In evaluation of attitudes around vaccination, there was disagreement between nursing staff and physician or NNP as to who was primarily responsible for obtaining consent and orders for vaccination.  This disconnect could contribute to vaccination delay, and thus highlighting the need for a consensus in the NICU that engages all levels of providers.  Neonatal fellows had the strongest scores on the knowledge-based assessment, which may be attributed to recently completing a general pediatric residency training program. Nurses and neonatal discharge planners were least knowledgeable.  This again highlights the need for a systems-based approach to sharing knowledge and policies on vaccination.

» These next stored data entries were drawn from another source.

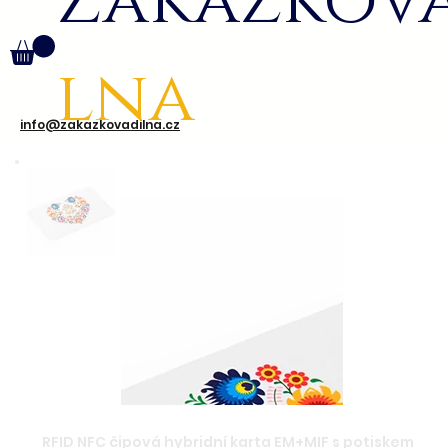
Zakázkov
lna
info@zakazkovadilna.cz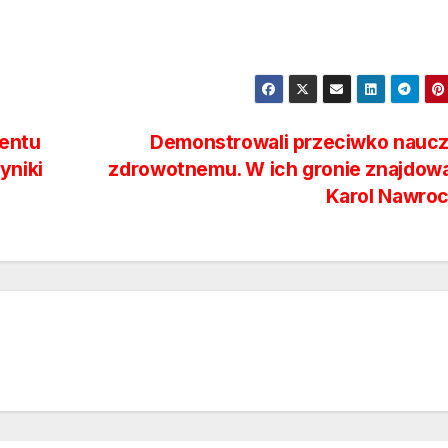
mentu
Demonstrowali przeciwko naucz
yniki
zdrowotnemu. W ich gronie znajdowa
Karol Nawro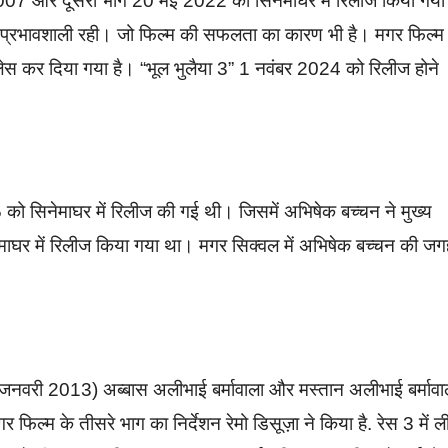
 2007 और दूसरा भाग 20 मई 2022 को सिनेमाघर में रिलीज किया गया
यादा प्रभावशाली रही। जो फिल्म की सफलता का कारण भी है। मगर फिल्म
िप्लेस कर दिया गया है। “भूल भुलैया 3” 1 नवंबर 2024 को रिलीज होने
को सिनेमाघर में रिलीज की गई थी। जिसमें अभिषेक बच्चन ने मुख्य
ाघर में रिलीज किया गया था। मगर सिक्वल में अभिषेक बच्चन की जग
नवरी 2013) अब्बास अलीभाई बर्मावाला और मस्तान अलीभाई बर्मावा
गर फिल्म के तीसरे भाग का निर्देशन रेमो डिसूज़ा ने किया है. रेस 3 में 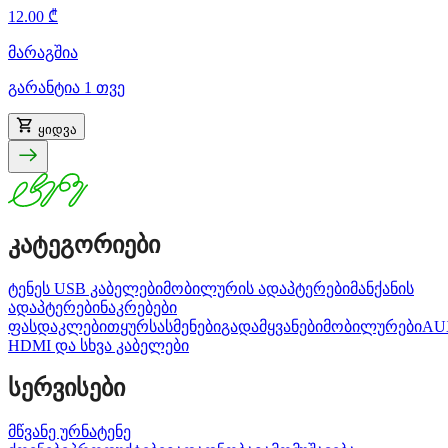
12.00 ₾
მარაგშია
გარანტია 1 თვე
ყიდვა
კატეგორიები
ტენეს USB კაბელები
მობილურის ადაპტერები
მანქანის
ადაპტერები
ნაკრებები
ფასდაკლებით
ყურსასმენები
გადამყვანები
მობილურები
AU
HDMI და სხვა კაბელები
სერვისები
მწვანე ურნა
ტენე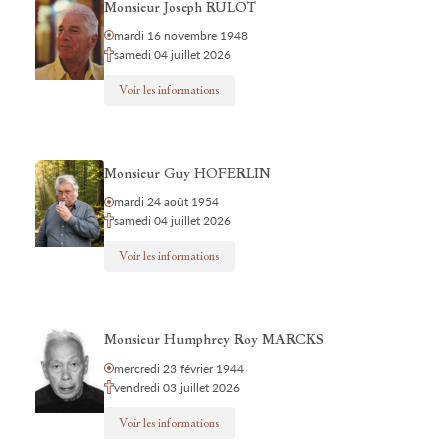
Monsieur Joseph RULOT
mardi 16 novembre 1948
samedi 04 juillet 2026
Voir les informations
Monsieur Guy HOFERLIN
mardi 24 août 1954
samedi 04 juillet 2026
Voir les informations
Monsieur Humphrey Roy MARCKS
mercredi 23 février 1944
vendredi 03 juillet 2026
Voir les informations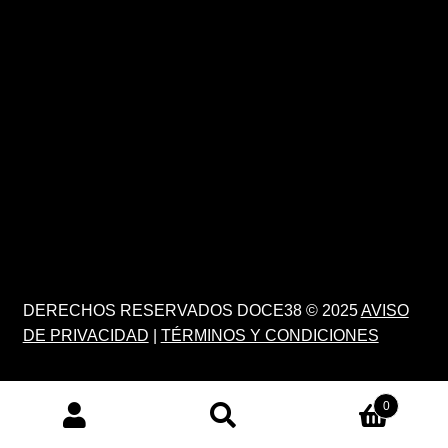
DERECHOS RESERVADOS DOCE38 © 2025
AVISO
DE PRIVACIDAD
|
TÉRMINOS Y CONDICIONES
0
PRODUCTS
SEARCH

The overall aim of our study was to examine if infants in the NICU received vaccinations according to CDC recommendations. This study is limited in that it does not include infants who were not vaccinated in the NICU due to other reasons, including parental refusal. This could lower the overall vaccination rate within this NICU.  There was limited documentation in the medical record to explain vaccination delays as well. While providers were surveyed to better assess their current practices, these attitudes are limited by the amount of responses as well as gaps in knowledge observed through the assessment of a quiz at the end of the questionnaire. 

 

Conclusions

In conclusion, we have demonstrated in a large, level IV NICU with high acuity that the rate of adverse events following vaccination is low, though delay in vaccination still occurs. Providers in the NICU should aim to vaccinate infants on schedule when possible so as to avoid infants experiencing delay and thus susceptibility to vaccine-preventable illness.  If an infant is ready for a decrease in respiratory support at the same time that child is due for vaccination, providers may consider vaccinating the infant and observing their overall status prior to decreasing the ventilator support.  We argue that due to confusion on who is responsible for consent and ordering of vaccinations, all team members should have awareness of vaccination, and that NICU administration should establish protocols and leaders to increase awareness among all levels of providers.

Future studies are needed to determine methods to improve vaccination in the NICU, including the use of electronic medical records to prompt providers on vaccination status. Clear roles and responsibilities with respect to consenting, and ordering vaccines may improve overall vaccination rates, as well as providing education on vaccine schedules. Engaging parents, neonatal nurses, NNP and neonatologists will be needed to implement techniques to improve vaccination rates in the NICU.